The revised deal has been renamed as the United States-Mexico-Canada Agreement, or USMCA.
Renegotiating Nafta was a key pledge of Mr Trump’s 2016 White House campaign. The US President claimed the update “changes the trade landscape forever”.
USMCA will govern more than $1tn worth of trade between the countries.
Shortly after the signing, Mr Trump tweeted: “The terrible NAFTA will soon be gone. The USMCA will be fantastic for all!”
The deal comes after more than a year of negotiations between the parties, with agreement on new car and dairy industry regulations proving particularly challenging.

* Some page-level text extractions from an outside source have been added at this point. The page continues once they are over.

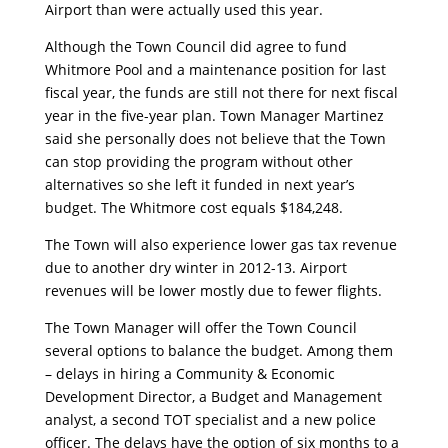
Airport than were actually used this year.
Although the Town Council did agree to fund
Whitmore Pool and a maintenance position for last
fiscal year, the funds are still not there for next fiscal
year in the five-year plan. Town Manager Martinez
said she personally does not believe that the Town
can stop providing the program without other
alternatives so she left it funded in next year’s
budget. The Whitmore cost equals $184,248.
The Town will also experience lower gas tax revenue
due to another dry winter in 2012-13. Airport
revenues will be lower mostly due to fewer flights.
The Town Manager will offer the Town Council
several options to balance the budget. Among them
– delays in hiring a Community & Economic
Development Director, a Budget and Management
analyst, a second TOT specialist and a new police
officer. The delays have the option of six months to a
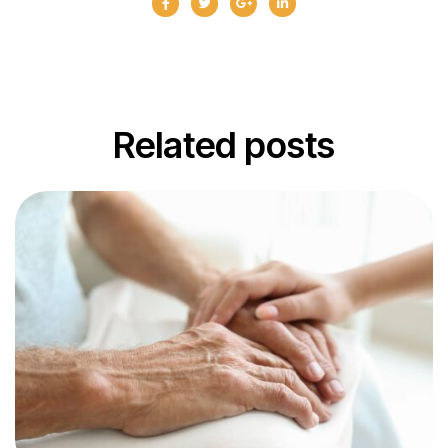
Related
posts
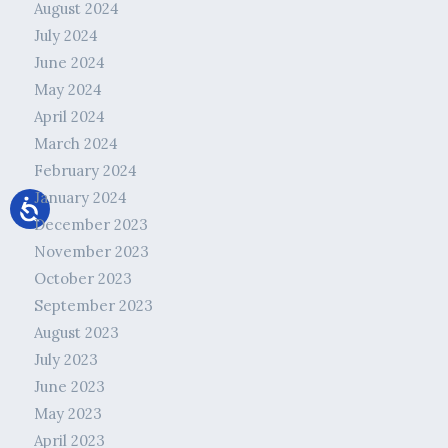
August 2024
July 2024
June 2024
May 2024
April 2024
March 2024
February 2024
January 2024
December 2023
November 2023
October 2023
September 2023
August 2023
July 2023
June 2023
May 2023
April 2023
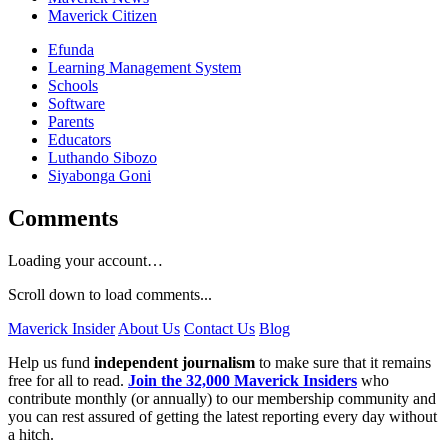
Maverick Citizen
Efunda
Learning Management System
Schools
Software
Parents
Educators
Luthando Sibozo
Siyabonga Goni
Comments
Loading your account…
Scroll down to load comments...
Maverick Insider
About Us
Contact Us
Blog
Help us fund
independent journalism
to make sure that it remains
free for all to read.
Join the 32,000 Maverick Insiders
who
contribute monthly (or annually) to our membership community and
you can rest assured of getting the latest reporting every day without
a hitch.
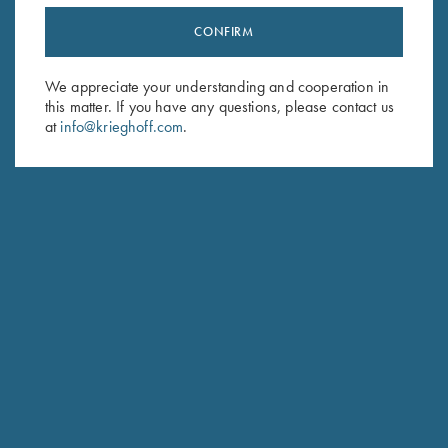
CONFIRM
Stay Updated
Sign up to receive the latest news!
We appreciate your understanding and cooperation in
this matter. If you have any questions, please contact us
Email Address (required)
at
info@krieghoff.com
.
First Name (optional)
Last Name (optional)
SUBSCRIBE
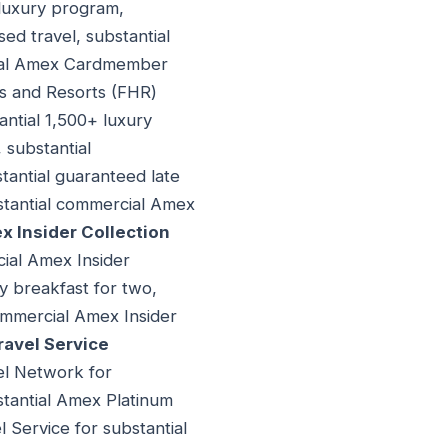
 luxury program,
d travel, substantial
cial Amex Cardmember
s and Resorts (FHR)
antial 1,500+ luxury
 substantial
stantial guaranteed late
bstantial commercial Amex
 Insider Collection
cial Amex Insider
y breakfast for two,
 commercial Amex Insider
avel Service
vel Network for
stantial Amex Platinum
 Service for substantial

Throughout the start of his presidency, President Trump had repeatedly threatened to withdraw the US from Nafta, unless he could secure a better deal.
However, after a deal was agreed in principle on 30 September, Mexican President Pena Nieto hailed it as a “win-win-win.”

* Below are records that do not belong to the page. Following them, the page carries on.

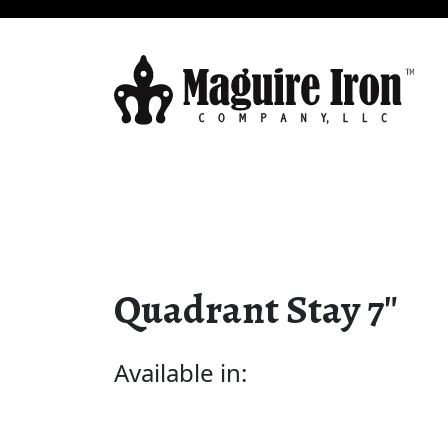
Quadrant Stay 7″
Available in:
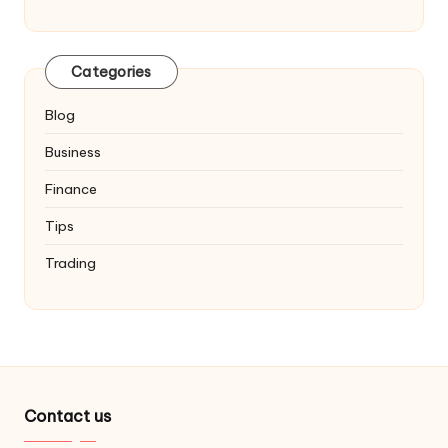
Categories
Blog
Business
Finance
Tips
Trading
Contact us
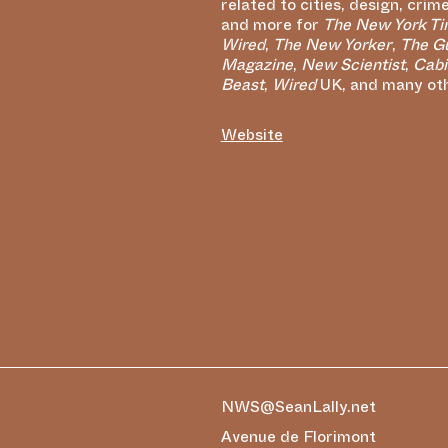
related to cities, design, crim
and more for
The New York T
Wired
,
The New Yorker
,
The G
Magazine
,
New Scientist
,
Cabi
Beast
,
Wired
UK, and many othe
Website
NWS@SeanLally.net
Avenue de Florimont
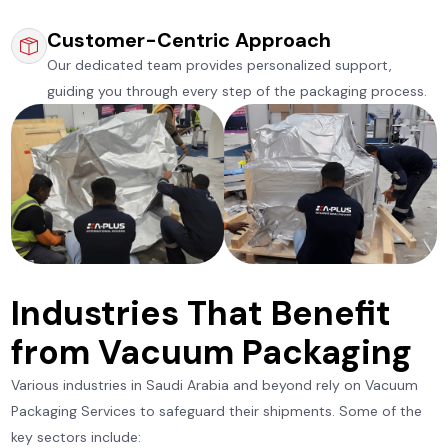
Customer-Centric Approach
Our dedicated team provides personalized support,
guiding you through every step of the packaging process.
Industries That Benefit
from Vacuum Packaging
Various industries in Saudi Arabia and beyond rely on Vacuum
Packaging Services to safeguard their shipments. Some of the
key sectors include:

Canadian Prime Minister Justin Trudeau was less enthusiastic about the new regional trade pact on Friday, but said the USMCA would resolve the threat of “serious economic uncertainty” that “would have gotten more damaging”.

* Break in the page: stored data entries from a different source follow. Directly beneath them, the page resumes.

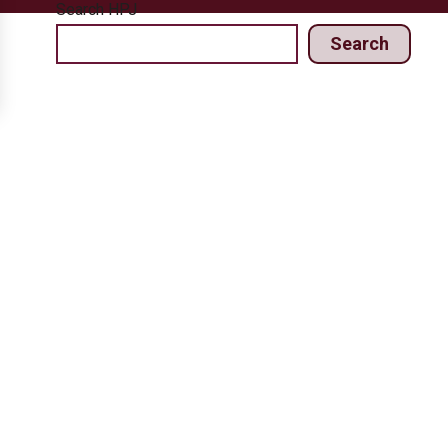
Search HPJ
Search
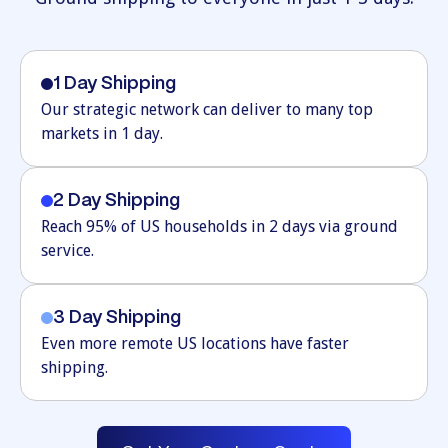
1 Day Shipping
Our strategic network can deliver to many top
markets in 1 day.
2 Day Shipping
Reach 95% of US households in 2 days via ground
service.
3 Day Shipping
Even more remote US locations have faster
shipping.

In May this year, President Trump slapped increased tariffs on Canadian and Mexican steel and aluminium coming into the US.
Mr Trudeau told Trump at the signing that the two leaders should work together to reduce those tariffs.
Politicians from each country will still need to ratify the USMCA before it can take effect.
Andrew Walker, BBC World Service economics correspondent
The head of the World Trade Organization, Roberto Azevedo, has said the post-war multilateral trading system is facing its worst crisis.
He sounded the alarm in a BBC interview, where he did not name names, but it’s pretty clear that President Trump’s combative approach to trade policy is at the centre of his concerns.
The signing of the deal to replace the North American Free Trade Agreement – even though it still needs to be ratified by all three countries legislators – does perhaps tick off one item on the list that Mr Azevedo is worrying about.
But there are plenty more. The big one must be the continuing tensions between the US and China. The two countries have already imposed new tariffs on one another’s goods and the US plans to raise them further in the New Year.
Perhaps President Trump and his Chinese counterpart Xi Jinping will defuse the situation when they meet at the G20 summit this weekend. But expectations are not very high.